El debate que ha acompañado la fallida moción de censura de Abascal contra Sánchez era innecesario, artificioso, alejado de los problemas que agobian a los españoles. De hecho suponía un estiramiento de los debates que cada miércoles libran gobierno y oposición u oposiciones, porque son varias. Dos días dedicados a “sacudirse la badana” con retórica florida y estéril. Pero el debate ha ido más allá porque casi todos los oradores se esmeraron en dar lo mejor de su facundia.

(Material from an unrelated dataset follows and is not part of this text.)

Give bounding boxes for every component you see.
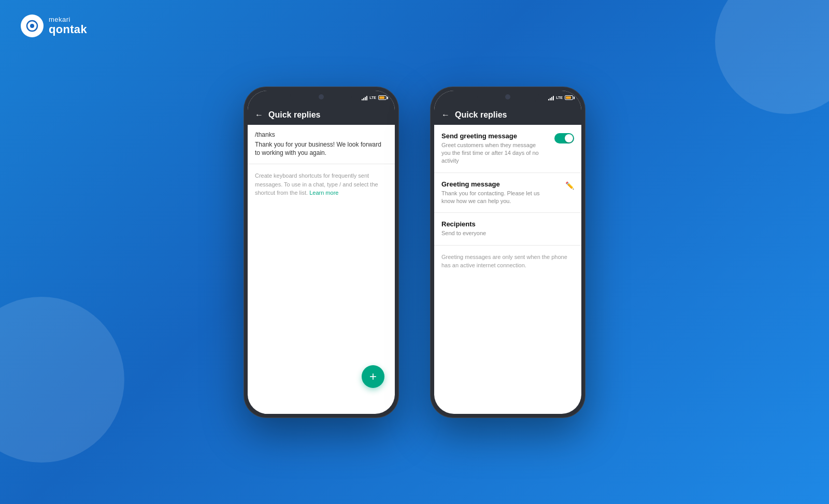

Abascal mostró todo su muestrario ideológico sin esconder casi nada: derecha dura, populista, extrema, apasionada; una exposición calmada, ensayada, pero sin ocultar rabia y épica; también muchos tópicos y falacias conocidas. La moción era contra el gobierno, pero sobre todo contra Casado que es el enemigo a batir por VOX, el objeto de captura para encabezar esa “derecha sin complejos” con la que sueñan; una derecha intolerante, radical, decidida… pero minoritaria, porque la base social de los españoles sigue estando tan centrada, tan moderada, como hace diez y veinte y treinta años. Los que se han radicalizado son los políticos, que exploran los extremos para sumar seguidores sin apreciar el desarraigo que se traduce en decepción y desafección.

 

Si Abascal buscaba desequilibrar a sus adversarios, a Casado en primer término y de paso a Sánchez, lo que ha conseguido es lo contrario. Tanto Sánchez como Casado tuvieron la tentación de hurtar el cuerpo, de dejar que los golpes de Abascal encontraran el vacío. Esa fue la elección del PNV y de algunos de los grupos nacionalista que proponen establecer un cordón en torno al VOX para aislarlos y excluirlos. Una mala estrategia porque no se puede excluir o aislar un grupo que representa un 15% del electorado y compone el tercer grupo parlamentario. No se les puede excluir hay que confrontar sus ideas y debatir.

 

Eso es lo que hizo Sánchez el miércoles y Casado el jueves Se esmeraron en preparar unas intervenciones fundadas, claras que desarbolaron al presunto candidato. Pablo casado acreditó que es de los mejores oradores de la cámara y, sobre todo, fijó posición con claridad y liderazgo.

La censura era inútil pero ha servido para fijar posiciones, con posibles consecuencias para el futuro. Los cuatro millones de votos de VOX, a los que se refirieron tanto Casado como Arrimadas, forman parte de los objetivos de los dos partidos del centro derecha para mejorar sus posibilidades.

Abascal tendrá que reflexionar sobre .lo ocurrido estos días; puede complicar la vida a los gobiernos minoritarios de Madrid, Andalucía y Murcia, pero eso sería una venganza con consecuencias adversas. Vox no va a desaparecer pero puede ver mermado su caudal de votos empujados hacia el pragmatismo y la utilidad. La censura ha reforzado el liderazgo de Casado y también el de Sánchez; justo lo contrario de lo que pretendía Abascal.